Shop selling ‘branded’ goods closed after raid
IPOH: Behind the doors of a first floor shophouse in Bidor, a man had for half a year been quietly operating an online business selling “branded” goods. But the good times has come to an end for the lone operator.
The Perak branch of the Domestic Trade, Co-operatives and Consumerism Ministry conducted a raid on Friday and seized 792 “branded” items worth RM284,350 from the premises.
The ministry’s state deputy director Mohd Khalis Kasim said bags, belts and shirts of various “expensive labels” were among the stock.
The operator, he said, had been selling the items, which were mostly brought in from Hong Kong through Facebook, and charged RM100 to thousands of ringgit per item.
“We had seen photographs of watches and shoes on the webpage but couldn’t find them at the shop,” he told reporters here yesterday, adding that this was the first such case in the state.
Mohd Khalis said that a room at the premises had been set up for photography to make the items look attractive and “authentic” to potential buyers.
“The items even came with forged certificates of authenticity.

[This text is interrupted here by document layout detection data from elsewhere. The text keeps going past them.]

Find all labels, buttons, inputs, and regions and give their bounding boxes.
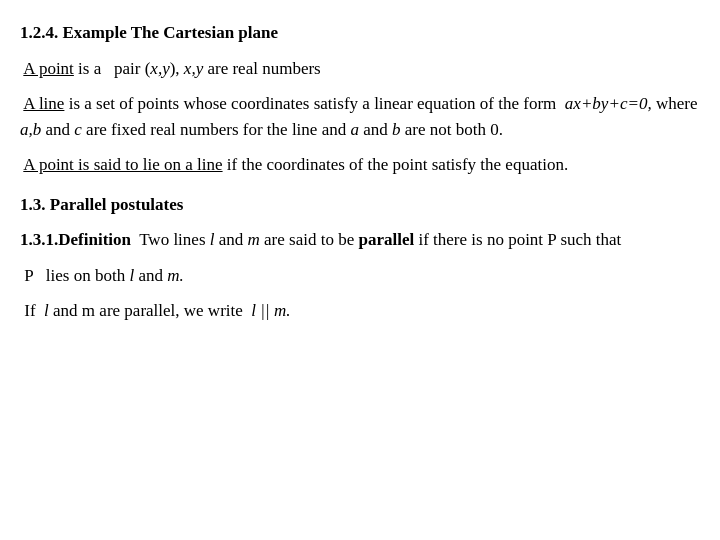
point-on-line-underline: A point is said to lie on a line (23, 155, 222, 174)
parallel-word: parallel (358, 230, 414, 249)
point-underline: A point (23, 59, 74, 78)
section-title-bold: 1.2.4. Example (20, 23, 127, 42)
section-1-3-title: 1.3. Parallel postulates (20, 192, 700, 218)
section-1-3-label: 1.3. Parallel postulates (20, 195, 183, 214)
section-title-rest: The Cartesian plane (127, 23, 278, 42)
line-definition: A line is a set of points whose coordina… (20, 91, 700, 142)
definition-label: 1.3.1.Definition (20, 230, 131, 249)
section-1-2-4: 1.2.4. Example The Cartesian plane A poi… (20, 20, 700, 178)
line-equation: ax+by+c=0, (565, 94, 652, 113)
p-lies-statement: P lies on both l and m. (20, 263, 700, 289)
if-parallel-statement: If l and m are parallel, we write l || m… (20, 298, 700, 324)
section-1-2-4-title: 1.2.4. Example The Cartesian plane (20, 20, 700, 46)
definition-1-3-1: 1.3.1.Definition Two lines l and m are s… (20, 227, 700, 253)
line-underline: A line (23, 94, 64, 113)
point-definition: A point is a pair (x,y), x,y are real nu… (20, 56, 700, 82)
section-1-3: 1.3. Parallel postulates 1.3.1.Definitio… (20, 192, 700, 324)
page-content: 1.2.4. Example The Cartesian plane A poi… (0, 0, 720, 358)
point-on-line-definition: A point is said to lie on a line if the … (20, 152, 700, 178)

The quality was not good and had defects all over,” he said.
Mohd Khalis said enforcement officers recorded a statement from the operator in his 20s.
“He was not part of any syndicate. He was also looking to employ agents to sell the goods, and asked those interested to pay RM15,000 as deposit,” he said.
Most of his customers were from Malaysia and Singapore, with payments made through online banking, he added.
Mohd Khalis urged consumers to be careful when shopping online.
“Branded good are sold at normal shops and not on the first floor of a shophouse in Bidor,” he said.
On an unrelated matter, Mohd Khalis urged local unlicensed traders not to be fall prey to unscrupulous people offering trading permits.
“Late last month, a 72-year-old trader was asked to pay RM60 for a permit by a man posing as an officer from the ministry in Pasir Puteh.
“The man had gone to the trader’s home to deliver a photostat copy of a letter ‘allowing’ him to trade,” Mohd Khalis said.
The man’s daughter-in-law got uspicious and called up the ministry, and found out that it was not an authorised letter.
Mohd Khalis said officers from the ministry did not operate alone when on the ground.
“It’s usually two persons or more in a group. We also don’t go to anyone’s home to give them permits,” he said. “These are issued at our headquarters.”